Count the lines in the entries that contain "travail". Say the number and nothing more.

------------------------------------------------

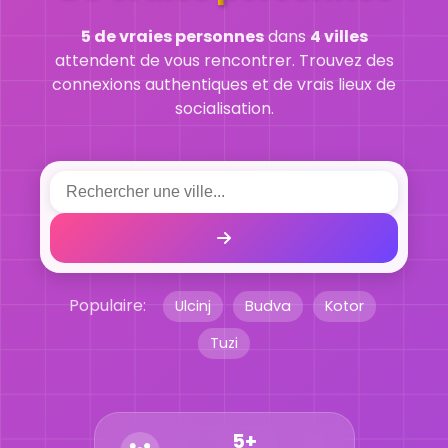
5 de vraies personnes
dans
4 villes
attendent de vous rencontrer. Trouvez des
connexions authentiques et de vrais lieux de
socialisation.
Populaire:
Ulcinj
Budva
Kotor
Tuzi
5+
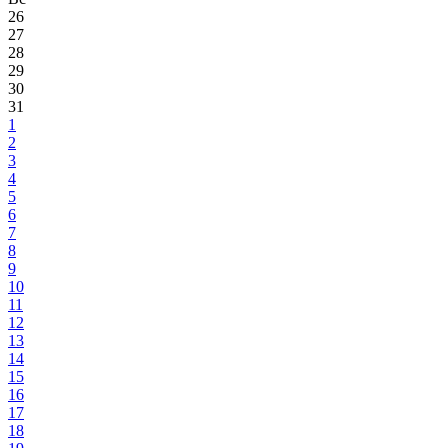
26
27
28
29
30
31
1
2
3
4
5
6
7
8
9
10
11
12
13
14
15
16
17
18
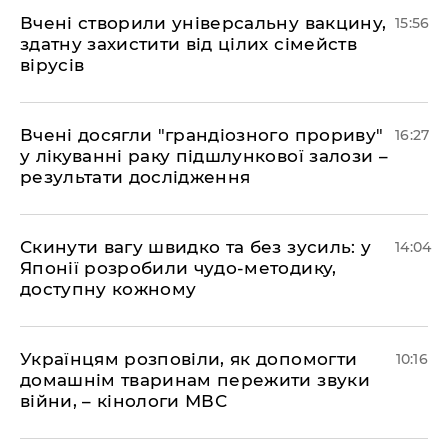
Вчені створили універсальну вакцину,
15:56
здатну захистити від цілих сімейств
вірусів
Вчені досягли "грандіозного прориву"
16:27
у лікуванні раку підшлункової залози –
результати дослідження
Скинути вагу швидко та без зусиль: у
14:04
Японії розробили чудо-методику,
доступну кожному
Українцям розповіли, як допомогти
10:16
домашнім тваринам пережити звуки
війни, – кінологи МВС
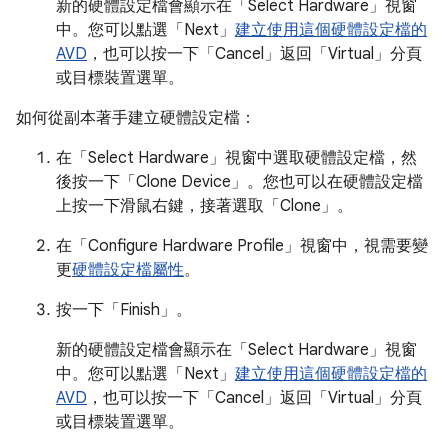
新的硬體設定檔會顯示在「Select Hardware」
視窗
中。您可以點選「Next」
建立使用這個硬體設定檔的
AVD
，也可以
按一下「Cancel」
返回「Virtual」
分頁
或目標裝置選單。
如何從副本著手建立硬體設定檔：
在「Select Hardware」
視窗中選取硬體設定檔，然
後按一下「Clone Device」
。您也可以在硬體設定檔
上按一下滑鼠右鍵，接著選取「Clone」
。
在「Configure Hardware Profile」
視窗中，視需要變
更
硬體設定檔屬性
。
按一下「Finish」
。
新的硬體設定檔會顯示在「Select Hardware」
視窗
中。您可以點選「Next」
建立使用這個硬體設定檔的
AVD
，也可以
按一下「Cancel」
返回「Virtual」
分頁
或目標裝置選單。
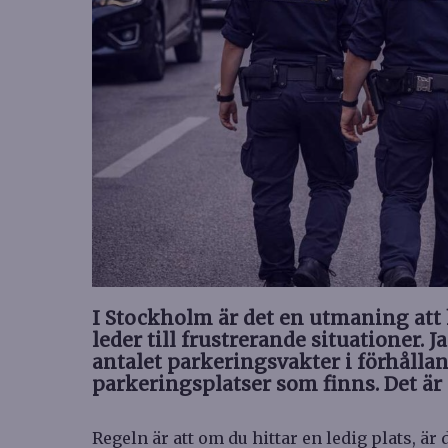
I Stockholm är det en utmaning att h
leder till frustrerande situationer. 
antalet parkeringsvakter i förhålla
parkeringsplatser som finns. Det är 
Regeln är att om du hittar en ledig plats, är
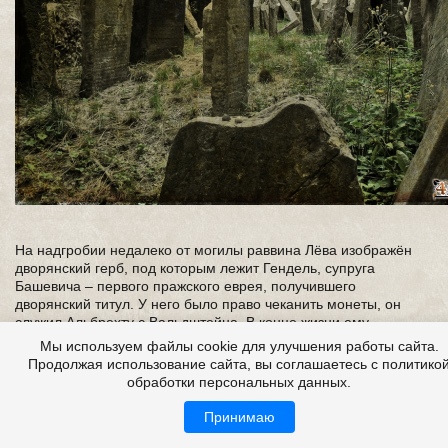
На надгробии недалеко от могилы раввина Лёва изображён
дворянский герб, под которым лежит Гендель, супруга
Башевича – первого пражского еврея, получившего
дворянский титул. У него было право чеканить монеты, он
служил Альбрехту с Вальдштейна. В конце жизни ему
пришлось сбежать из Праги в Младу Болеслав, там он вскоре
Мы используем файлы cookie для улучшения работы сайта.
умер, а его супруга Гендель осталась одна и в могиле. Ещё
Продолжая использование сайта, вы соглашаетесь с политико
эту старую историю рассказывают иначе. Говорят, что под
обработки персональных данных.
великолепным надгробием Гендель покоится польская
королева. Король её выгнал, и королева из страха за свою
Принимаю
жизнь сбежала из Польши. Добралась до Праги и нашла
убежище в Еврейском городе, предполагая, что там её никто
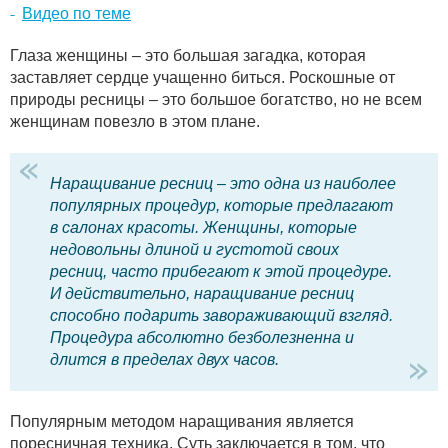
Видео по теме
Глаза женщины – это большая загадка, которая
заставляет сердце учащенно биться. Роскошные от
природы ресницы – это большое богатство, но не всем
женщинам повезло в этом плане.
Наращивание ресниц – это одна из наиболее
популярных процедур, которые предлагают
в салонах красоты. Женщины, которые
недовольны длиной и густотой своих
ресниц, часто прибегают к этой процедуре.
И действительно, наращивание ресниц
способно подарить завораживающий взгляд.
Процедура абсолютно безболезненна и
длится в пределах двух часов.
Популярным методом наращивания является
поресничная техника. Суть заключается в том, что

------------------------------------------------

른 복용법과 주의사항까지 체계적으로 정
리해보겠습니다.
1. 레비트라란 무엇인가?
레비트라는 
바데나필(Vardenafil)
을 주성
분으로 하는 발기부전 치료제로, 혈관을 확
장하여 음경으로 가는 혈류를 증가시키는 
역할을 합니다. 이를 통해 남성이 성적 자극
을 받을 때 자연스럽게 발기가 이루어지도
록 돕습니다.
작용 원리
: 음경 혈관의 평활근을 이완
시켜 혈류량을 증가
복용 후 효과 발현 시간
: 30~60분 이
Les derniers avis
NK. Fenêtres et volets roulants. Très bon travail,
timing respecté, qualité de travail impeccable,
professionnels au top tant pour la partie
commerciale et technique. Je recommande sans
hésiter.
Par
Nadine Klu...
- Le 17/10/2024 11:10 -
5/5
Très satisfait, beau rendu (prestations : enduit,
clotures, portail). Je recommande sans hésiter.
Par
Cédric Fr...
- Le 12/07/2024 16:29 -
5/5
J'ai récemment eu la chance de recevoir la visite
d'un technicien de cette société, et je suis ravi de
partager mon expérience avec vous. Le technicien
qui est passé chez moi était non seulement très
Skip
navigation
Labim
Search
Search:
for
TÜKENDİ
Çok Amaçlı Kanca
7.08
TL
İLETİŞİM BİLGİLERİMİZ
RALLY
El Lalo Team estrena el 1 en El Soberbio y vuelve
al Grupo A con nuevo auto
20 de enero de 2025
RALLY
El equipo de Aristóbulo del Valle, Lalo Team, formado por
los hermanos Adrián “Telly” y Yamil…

------------------------------------------------

*Output below:* 2